Highest point
- Elevation: 470 m (1,540 ft)
- Prominence: 79 m (259 ft)
- Coordinates: 51°40′00″N 3°25′48″W﻿ / ﻿51.6668°N 3.4301°W

Naming
- Language of name: Welsh

Geography
- Location: Rhondda Cynon Taf, Wales
- OS grid: ST 012974
- Topo map: OS Landranger 170 / Explorer 166

= Cefn Gwyngul =

Cefn Gwyngul is a long broad ridge to the east of the Rhondda Fach valley in Rhondda Cynon Taf County Borough in South Wales. Its 470m high summit is marked by an ancient cairn known as Carn-y-Pigwn, on which is a more recent trig point. Much of the hill is cloaked by modern forestry plantations though its southwestern flank between Porth and Ferndale has not been coniferised. The earthworks of a Roman camp remain on the ridge at OS grid ref ST 002982.

== Geology ==
The hill lies at the heart of the South Wales Coalfield and is formed from relatively flat-lying sandstones of the Pennant Sandstone Formation assigned to the Warwickshire Group, laid down in the late Carboniferous Period. Numerous coal seams within these beds have been worked in the past and the legacy of coalmining is widespread. The important Brithdir and Brithdir Rider seams outcropped along the upper western flanks of the ridge.

== Access ==
Minor roads ascend the slopes of the hill from Ferndale, Ynysybwl and Pontypridd converging at the elevated hamlet of Llanwonno.

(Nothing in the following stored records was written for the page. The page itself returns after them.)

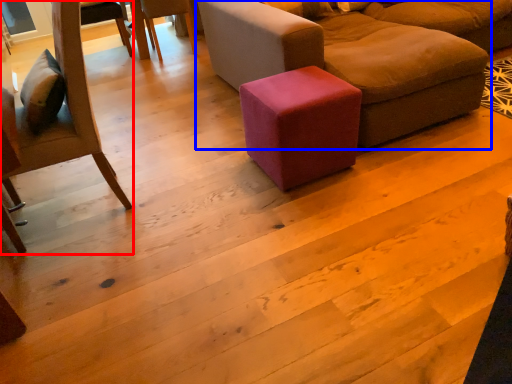 Question: Among these objects, which one is farthest to the camera, chair (highlighted by a red box) or studio couch (highlighted by a blue box)?

Choices:
 (A) chair
 (B) studio couch

Answer: (B) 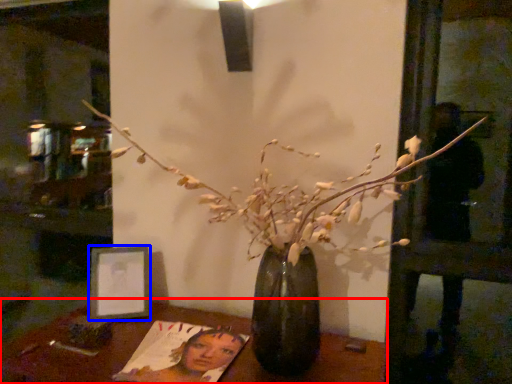 Question: Which of the following is the farthest to the observer, table (highlighted by a red box) or picture frame (highlighted by a blue box)?

Choices:
 (A) table
 (B) picture frame

Answer: (B) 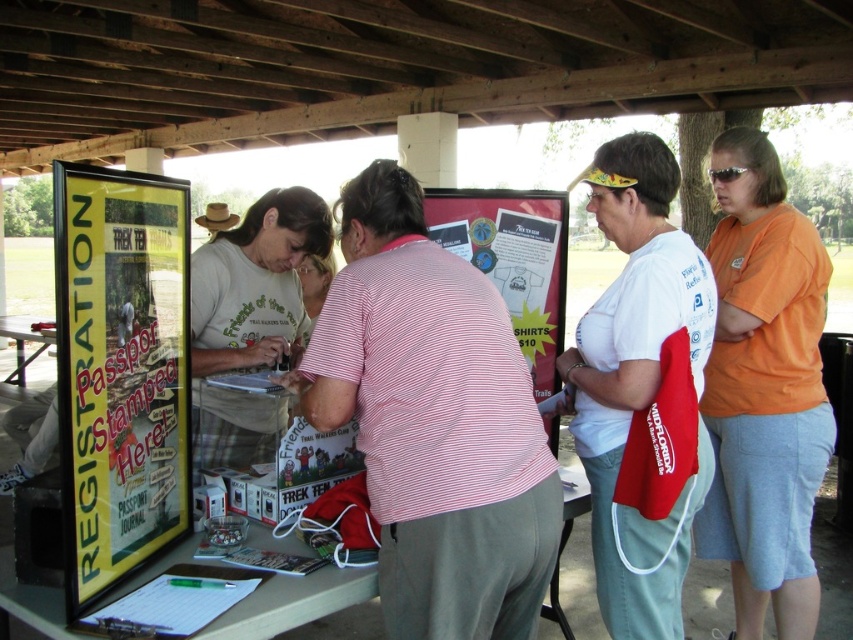 You need to place a 1.5 meter long banner on the white plastic table at center. Given the size of the striped cotton shirt at center, will the banner fit on the table?

The striped cotton shirt at center is less wide than the white plastic table at center, but the banner is 1.5 meters long. Since the table width isn

In the scene shown: You are standing at the edge of the grassy field and want to approach the registration table. You see the striped cotton shirt at center and the white plastic table at center. Which object should you head towards first to reach the registration area?

You should head towards the white plastic table at center first because the striped cotton shirt at center is to the right of it, meaning the table is closer to your current position at the edge of the field.

You are standing at the registration table and want to move towards the direction of point (45,339). Which direction should you walk relative to point (457,196)?

Since point (457,196) is in front of point (45,339), you should walk backward or behind the direction of point (457,196) to reach point (45,339). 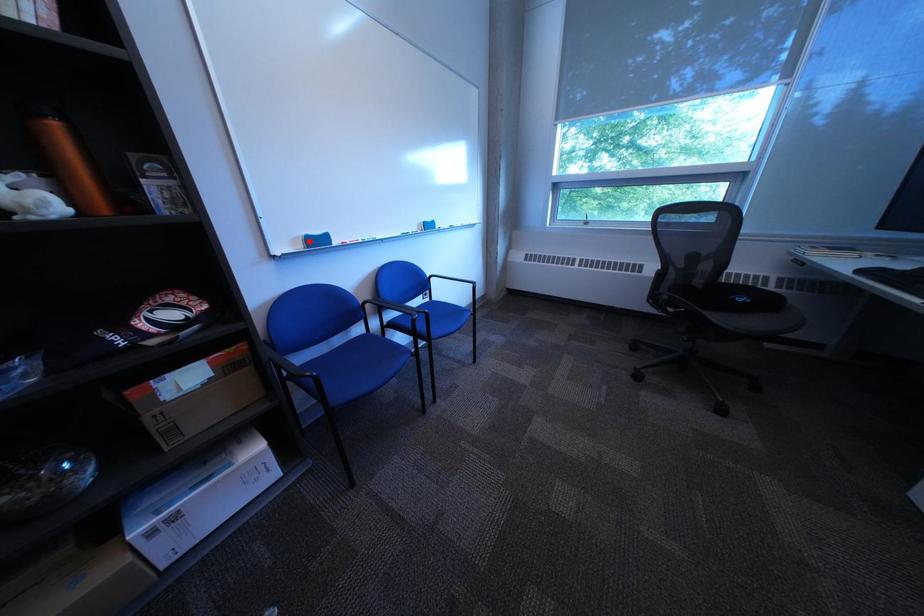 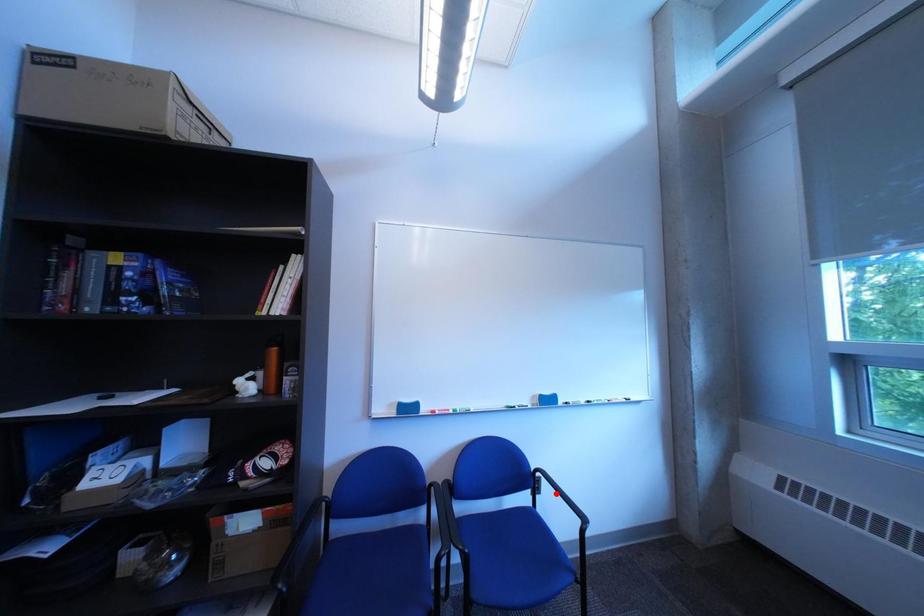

Various other public rights of way cross the hill though none reaches its summit. Route 47 of the National Cycle Network runs the length of the hill on its eastern side ascending via the minor road from Pontypridd to Llanwonno and then continuing northwest on forest tracks to join the A4233 above Maerdy. Those areas of forestry in the ownership of Natural Resources Wales (successor to Forestry Commission Wales in 2013) are open to public access, as are some areas of open moorland by virtue of the Countryside and Rights of Way Act 2000.